▸ MATERIAL PROVIDED:
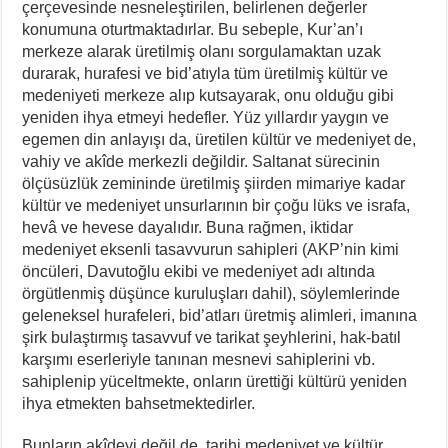
çerçevesinde nesneleştirilen, belirlenen değerler
konumuna oturtmaktadırlar. Bu sebeple, Kur’an’ı
merkeze alarak üretilmiş olanı sorgulamaktan uzak
durarak, hurafesi ve bid’atıyla tüm üretilmiş kültür ve
medeniyeti merkeze alıp kutsayarak, onu olduğu gibi
yeniden ihya etmeyi hedefler. Yüz yıllardır yaygın ve
egemen din anlayışı da, üretilen kültür ve medeniyet de,
vahiy ve akîde merkezli değildir. Saltanat sürecinin
ölçüsüzlük zemininde üretilmiş şiirden mimariye kadar
kültür ve medeniyet unsurlarının bir çoğu lüks ve israfa,
hevâ ve hevese dayalıdır. Buna rağmen, iktidar
medeniyet eksenli tasavvurun sahipleri (AKP’nin kimi
öncüleri, Davutoğlu ekibi ve medeniyet adı altında
örgütlenmiş düşünce kuruluşları dahil), söylemlerinde
geleneksel hurafeleri, bid’atları üretmiş alimleri, imanına
şirk bulaştırmış tasavvuf ve tarikat şeyhlerini, hak-batıl
karşımı eserleriyle tanınan mesnevi sahiplerini vb.
sahiplenip yüceltmekte, onların ürettiği kültürü yeniden
ihya etmekten bahsetmektedirler.
Bunların akîdeyi değil de, tarihi medeniyet ve kültür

▸ PROBLEM: Your answer should be every line above that contains the word "üretilmiş".

▸ THE ANSWER:
merkeze alarak üretilmiş olanı sorgulamaktan uzak
durarak, hurafesi ve bid’atıyla tüm üretilmiş kültür ve
ölçüsüzlük zemininde üretilmiş şiirden mimariye kadar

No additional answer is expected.